La position des Martineau (athée) et Benhabib (une victime marquée au fer par l'autoritarisme religieux et le djihad) exprime cette surréaction par le contrôle. Il faut selon eux empêcher la venue de l'autoritarisme religieux, par l'autoritarisme non religieux. C'EST UNE ERREUR. Il faut alors discriminer, cibler les gens de conviction religieuse, particulièrement les monothéistes. Pourtant, leur pensée constitue bel et bien un sophisme (argument trompeur ou erroné présenté comme une sagesse). Le laïcisme (1) et l'athéisme (2) peuvent déjà librement s'exprimer. Les partisans du laïcisme font fausse route sur ce point, car notre réalité actuelle est que si un chrétien ou un juif peuvent parler de leur foi hors des lieux de culte, l'athée peut pleinement s'exprimer aussi. Si leur problème relève de la menace ressentie, physique ou autre, alors ce ne sont pas les religions qu'il faut réprimer, mais les personnes qui harcèlent, qui menacent, les agresseurs, les meurtriers. Ce faisant, tout le monde sera traité également : athée, religieux, animiste, communiste, militant politisé, etc. On regardera à l'action plutôt qu'à l'appartenance. Et tout le monde sera protégé; minorités, majorité, riches, pauvres, hommes, femmes, enfants, personnes croyantes, athées, agnostiques, disciples du New Age et des nouvelles croyances, homosexuels, etc.

Conclusion

Il demeure que l'État doit quand-même intervenir pour protéger non seulement la liberté d'expression, mais aussi la liberté de pratique religieuse.

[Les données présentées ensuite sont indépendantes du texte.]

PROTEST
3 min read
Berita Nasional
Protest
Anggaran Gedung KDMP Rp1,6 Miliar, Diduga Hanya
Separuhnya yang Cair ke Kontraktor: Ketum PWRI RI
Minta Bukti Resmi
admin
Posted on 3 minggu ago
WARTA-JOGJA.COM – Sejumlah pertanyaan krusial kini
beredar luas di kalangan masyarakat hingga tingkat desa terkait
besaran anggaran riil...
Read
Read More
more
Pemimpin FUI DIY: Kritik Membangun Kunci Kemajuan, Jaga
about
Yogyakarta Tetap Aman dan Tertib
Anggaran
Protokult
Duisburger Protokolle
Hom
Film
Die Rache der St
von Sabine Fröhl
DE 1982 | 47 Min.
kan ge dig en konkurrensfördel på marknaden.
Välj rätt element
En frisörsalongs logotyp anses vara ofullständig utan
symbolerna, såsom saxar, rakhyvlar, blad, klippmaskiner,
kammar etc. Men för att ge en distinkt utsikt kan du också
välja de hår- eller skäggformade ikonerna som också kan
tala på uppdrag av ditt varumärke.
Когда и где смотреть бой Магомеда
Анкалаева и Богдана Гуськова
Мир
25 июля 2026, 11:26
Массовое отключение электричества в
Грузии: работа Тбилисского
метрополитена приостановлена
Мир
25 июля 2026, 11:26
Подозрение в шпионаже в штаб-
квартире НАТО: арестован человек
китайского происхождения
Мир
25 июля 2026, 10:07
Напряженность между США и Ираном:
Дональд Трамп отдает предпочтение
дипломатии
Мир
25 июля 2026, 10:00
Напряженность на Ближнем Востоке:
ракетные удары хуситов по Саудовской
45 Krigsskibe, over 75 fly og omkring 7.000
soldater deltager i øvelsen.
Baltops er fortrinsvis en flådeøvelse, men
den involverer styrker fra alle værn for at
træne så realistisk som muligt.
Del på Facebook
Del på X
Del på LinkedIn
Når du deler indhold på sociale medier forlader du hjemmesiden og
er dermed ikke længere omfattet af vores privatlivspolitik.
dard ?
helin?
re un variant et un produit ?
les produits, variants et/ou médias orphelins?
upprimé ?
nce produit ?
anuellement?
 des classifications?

Toutefois, le Québec se trompe de cible. J'imagine des exemples d'interventions possibles SANS l'imposition d'un traitement spécial. L'approche est tellement discriminatoire actuellement, que le PQ pense interdire les signes ostentatoires aux fonctionnaires mais pas aux élus! Difficile de trouver plus grande incohérence. La charte n'est pas née et elle est déjà discriminatoire!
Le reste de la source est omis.